# [Task brief]
Somewhere below are a line with "マタニティ歯科外来 (600, 1298)" and a later line with "Other (80, 393)". Output exactly those lines and all lines between them.

# [Record excerpts]
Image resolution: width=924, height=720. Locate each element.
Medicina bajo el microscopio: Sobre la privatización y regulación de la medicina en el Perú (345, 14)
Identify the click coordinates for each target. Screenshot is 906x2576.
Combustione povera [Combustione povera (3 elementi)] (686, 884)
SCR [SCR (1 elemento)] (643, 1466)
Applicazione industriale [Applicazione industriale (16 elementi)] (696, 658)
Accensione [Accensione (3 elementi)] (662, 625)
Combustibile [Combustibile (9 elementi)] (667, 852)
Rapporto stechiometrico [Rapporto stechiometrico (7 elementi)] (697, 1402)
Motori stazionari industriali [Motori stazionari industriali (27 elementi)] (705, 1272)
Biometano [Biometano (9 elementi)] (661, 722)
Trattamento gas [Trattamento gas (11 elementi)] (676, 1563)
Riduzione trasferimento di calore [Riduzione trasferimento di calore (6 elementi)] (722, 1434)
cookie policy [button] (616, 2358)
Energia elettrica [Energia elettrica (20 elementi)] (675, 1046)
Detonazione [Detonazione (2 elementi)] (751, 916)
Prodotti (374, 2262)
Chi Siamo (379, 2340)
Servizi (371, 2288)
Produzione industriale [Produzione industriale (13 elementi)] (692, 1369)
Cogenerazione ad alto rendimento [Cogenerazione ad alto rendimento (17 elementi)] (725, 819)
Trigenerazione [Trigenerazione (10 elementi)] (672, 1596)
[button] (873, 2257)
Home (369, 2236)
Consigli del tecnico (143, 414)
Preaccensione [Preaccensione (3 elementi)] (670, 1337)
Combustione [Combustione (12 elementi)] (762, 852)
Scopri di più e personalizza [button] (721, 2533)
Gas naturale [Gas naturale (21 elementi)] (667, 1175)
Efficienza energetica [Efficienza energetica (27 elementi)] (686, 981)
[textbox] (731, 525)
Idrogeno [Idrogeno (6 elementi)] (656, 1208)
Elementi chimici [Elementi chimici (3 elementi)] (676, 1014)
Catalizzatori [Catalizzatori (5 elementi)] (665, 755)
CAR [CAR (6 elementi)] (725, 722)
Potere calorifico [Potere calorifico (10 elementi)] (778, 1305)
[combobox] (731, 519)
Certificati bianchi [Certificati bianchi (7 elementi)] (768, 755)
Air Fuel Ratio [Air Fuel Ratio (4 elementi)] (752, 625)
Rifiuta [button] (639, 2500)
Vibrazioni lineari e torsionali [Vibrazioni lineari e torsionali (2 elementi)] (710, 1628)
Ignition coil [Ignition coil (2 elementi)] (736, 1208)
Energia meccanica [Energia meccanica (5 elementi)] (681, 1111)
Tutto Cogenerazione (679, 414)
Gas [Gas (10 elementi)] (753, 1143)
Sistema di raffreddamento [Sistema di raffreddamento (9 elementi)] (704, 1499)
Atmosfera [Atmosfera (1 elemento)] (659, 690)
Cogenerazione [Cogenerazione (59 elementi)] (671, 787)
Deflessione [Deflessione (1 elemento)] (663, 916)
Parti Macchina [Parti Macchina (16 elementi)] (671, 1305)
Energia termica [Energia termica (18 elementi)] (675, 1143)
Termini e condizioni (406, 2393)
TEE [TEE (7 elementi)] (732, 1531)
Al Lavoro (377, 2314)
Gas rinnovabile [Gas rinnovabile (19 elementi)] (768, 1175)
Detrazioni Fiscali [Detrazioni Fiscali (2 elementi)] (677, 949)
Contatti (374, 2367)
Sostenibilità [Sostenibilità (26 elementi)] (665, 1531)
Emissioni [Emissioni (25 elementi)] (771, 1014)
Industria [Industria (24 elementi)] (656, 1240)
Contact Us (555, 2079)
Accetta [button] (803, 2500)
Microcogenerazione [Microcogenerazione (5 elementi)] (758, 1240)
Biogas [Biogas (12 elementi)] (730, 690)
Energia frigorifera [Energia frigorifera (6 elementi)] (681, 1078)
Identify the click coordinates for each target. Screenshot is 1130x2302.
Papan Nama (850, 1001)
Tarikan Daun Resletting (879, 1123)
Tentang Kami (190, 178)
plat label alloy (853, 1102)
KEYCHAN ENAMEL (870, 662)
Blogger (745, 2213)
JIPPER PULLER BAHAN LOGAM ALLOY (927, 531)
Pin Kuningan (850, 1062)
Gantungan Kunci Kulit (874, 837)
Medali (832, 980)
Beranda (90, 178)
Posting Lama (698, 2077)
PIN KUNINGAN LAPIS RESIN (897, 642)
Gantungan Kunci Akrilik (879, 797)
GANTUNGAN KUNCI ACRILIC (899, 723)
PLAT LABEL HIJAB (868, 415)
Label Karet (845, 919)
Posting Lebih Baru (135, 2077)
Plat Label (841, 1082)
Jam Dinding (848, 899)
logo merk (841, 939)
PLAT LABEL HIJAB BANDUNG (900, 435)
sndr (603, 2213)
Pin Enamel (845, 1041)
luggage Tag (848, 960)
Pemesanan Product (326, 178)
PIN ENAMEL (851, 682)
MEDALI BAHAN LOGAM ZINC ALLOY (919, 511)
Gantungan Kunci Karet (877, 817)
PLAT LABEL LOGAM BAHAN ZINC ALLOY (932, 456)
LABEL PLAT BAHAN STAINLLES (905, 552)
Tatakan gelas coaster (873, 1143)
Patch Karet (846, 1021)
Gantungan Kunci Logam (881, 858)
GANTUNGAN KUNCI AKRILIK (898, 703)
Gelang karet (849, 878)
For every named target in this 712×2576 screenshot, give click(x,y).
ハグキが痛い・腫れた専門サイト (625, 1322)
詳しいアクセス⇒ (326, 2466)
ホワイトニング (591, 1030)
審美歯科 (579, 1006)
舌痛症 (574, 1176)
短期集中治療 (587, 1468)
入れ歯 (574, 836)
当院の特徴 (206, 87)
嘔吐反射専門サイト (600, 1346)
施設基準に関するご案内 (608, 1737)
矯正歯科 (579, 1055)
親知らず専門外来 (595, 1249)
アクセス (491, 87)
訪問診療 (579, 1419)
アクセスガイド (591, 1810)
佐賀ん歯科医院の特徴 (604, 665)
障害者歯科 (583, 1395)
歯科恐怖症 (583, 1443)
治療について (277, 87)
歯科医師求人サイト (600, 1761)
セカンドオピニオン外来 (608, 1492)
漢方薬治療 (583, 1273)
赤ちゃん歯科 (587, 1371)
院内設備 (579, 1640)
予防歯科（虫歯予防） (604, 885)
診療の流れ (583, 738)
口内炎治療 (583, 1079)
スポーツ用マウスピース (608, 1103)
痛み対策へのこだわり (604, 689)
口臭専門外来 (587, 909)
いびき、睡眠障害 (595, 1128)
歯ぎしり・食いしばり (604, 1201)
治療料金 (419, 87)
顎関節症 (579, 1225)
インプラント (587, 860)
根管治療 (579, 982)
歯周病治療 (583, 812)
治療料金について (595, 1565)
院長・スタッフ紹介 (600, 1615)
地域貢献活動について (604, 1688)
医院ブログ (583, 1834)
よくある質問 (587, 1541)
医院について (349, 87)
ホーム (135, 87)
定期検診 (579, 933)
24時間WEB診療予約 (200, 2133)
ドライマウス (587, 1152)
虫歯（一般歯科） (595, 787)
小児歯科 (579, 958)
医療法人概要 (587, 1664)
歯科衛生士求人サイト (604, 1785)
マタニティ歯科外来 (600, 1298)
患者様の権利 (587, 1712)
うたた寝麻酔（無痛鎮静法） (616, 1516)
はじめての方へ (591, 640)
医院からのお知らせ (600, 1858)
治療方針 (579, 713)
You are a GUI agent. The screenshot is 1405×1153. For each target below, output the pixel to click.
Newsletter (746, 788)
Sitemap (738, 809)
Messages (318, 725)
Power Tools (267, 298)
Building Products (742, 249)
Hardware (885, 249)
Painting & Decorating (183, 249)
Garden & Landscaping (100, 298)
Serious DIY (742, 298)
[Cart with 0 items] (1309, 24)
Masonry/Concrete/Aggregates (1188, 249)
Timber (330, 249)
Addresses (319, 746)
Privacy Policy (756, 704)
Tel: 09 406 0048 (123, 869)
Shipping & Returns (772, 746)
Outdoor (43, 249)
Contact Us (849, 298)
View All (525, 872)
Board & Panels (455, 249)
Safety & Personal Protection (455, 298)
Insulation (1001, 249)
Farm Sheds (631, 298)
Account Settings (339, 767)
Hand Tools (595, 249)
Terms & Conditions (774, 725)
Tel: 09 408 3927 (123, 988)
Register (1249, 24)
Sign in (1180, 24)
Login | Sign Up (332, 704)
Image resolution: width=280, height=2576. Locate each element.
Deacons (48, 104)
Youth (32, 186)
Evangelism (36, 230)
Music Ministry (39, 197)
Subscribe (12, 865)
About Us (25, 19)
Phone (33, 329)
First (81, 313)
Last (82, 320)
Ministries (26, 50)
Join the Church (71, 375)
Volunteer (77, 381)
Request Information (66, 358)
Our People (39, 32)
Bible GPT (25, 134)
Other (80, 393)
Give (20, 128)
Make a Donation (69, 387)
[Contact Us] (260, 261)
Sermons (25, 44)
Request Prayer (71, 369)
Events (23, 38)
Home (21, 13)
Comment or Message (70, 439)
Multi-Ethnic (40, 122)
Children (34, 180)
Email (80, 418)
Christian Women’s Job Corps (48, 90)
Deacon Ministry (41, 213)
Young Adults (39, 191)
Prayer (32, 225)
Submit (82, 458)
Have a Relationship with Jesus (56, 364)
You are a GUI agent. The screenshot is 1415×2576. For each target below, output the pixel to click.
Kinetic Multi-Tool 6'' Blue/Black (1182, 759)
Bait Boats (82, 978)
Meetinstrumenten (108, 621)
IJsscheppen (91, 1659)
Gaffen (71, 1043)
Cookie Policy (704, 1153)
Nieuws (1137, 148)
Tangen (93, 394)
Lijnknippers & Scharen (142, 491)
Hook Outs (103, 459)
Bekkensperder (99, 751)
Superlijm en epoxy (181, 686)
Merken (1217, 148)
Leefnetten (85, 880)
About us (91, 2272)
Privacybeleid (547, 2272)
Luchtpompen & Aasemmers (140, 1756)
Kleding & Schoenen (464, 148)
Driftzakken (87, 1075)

# [Answer section]
マタニティ歯科外来 (600, 1298)
患者様の権利 (587, 1712)
うたた寝麻酔（無痛鎮静法） (616, 1516)
はじめての方へ (591, 640)
医院からのお知らせ (600, 1858)
治療方針 (579, 713)
You are a GUI agent. The screenshot is 1405×1153. For each target below, output the pixel to click.
Newsletter (746, 788)
Sitemap (738, 809)
Messages (318, 725)
Power Tools (267, 298)
Building Products (742, 249)
Hardware (885, 249)
Painting & Decorating (183, 249)
Garden & Landscaping (100, 298)
Serious DIY (742, 298)
[Cart with 0 items] (1309, 24)
Masonry/Concrete/Aggregates (1188, 249)
Timber (330, 249)
Addresses (319, 746)
Privacy Policy (756, 704)
Tel: 09 406 0048 (123, 869)
Shipping & Returns (772, 746)
Outdoor (43, 249)
Contact Us (849, 298)
View All (525, 872)
Board & Panels (455, 249)
Safety & Personal Protection (455, 298)
Insulation (1001, 249)
Farm Sheds (631, 298)
Account Settings (339, 767)
Hand Tools (595, 249)
Terms & Conditions (774, 725)
Tel: 09 408 3927 (123, 988)
Register (1249, 24)
Sign in (1180, 24)
Login | Sign Up (332, 704)
Image resolution: width=280, height=2576. Locate each element.
Deacons (48, 104)
Youth (32, 186)
Evangelism (36, 230)
Music Ministry (39, 197)
Subscribe (12, 865)
About Us (25, 19)
Phone (33, 329)
First (81, 313)
Last (82, 320)
Ministries (26, 50)
Join the Church (71, 375)
Volunteer (77, 381)
Request Information (66, 358)
Our People (39, 32)
Bible GPT (25, 134)
Other (80, 393)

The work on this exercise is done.